__EXERCISE DETAILS__
What you need to produce from the material below is an exact transcription of the lines from the one with "apprentissage empirique" through the one with "l’enseignement de la morphologie", both included, and no other line.

* * * * *

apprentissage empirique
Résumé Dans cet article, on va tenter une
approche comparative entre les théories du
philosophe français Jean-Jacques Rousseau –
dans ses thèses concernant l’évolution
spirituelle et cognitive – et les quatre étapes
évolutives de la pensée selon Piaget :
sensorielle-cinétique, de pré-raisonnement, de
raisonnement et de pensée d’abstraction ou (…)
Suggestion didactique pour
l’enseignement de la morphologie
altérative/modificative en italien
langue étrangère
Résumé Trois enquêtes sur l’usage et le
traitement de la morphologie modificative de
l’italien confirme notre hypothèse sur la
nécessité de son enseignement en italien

* * * * *

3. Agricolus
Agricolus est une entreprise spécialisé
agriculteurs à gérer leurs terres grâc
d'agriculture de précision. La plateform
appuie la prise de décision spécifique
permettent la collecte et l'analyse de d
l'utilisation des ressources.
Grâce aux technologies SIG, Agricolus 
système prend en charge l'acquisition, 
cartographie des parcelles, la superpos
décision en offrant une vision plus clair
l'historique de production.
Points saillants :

* * * * *

__TASK ANSWER__
apprentissage empirique
Résumé Dans cet article, on va tenter une
approche comparative entre les théories du
philosophe français Jean-Jacques Rousseau –
dans ses thèses concernant l’évolution
spirituelle et cognitive – et les quatre étapes
évolutives de la pensée selon Piaget :
sensorielle-cinétique, de pré-raisonnement, de
raisonnement et de pensée d’abstraction ou (…)
Suggestion didactique pour
l’enseignement de la morphologie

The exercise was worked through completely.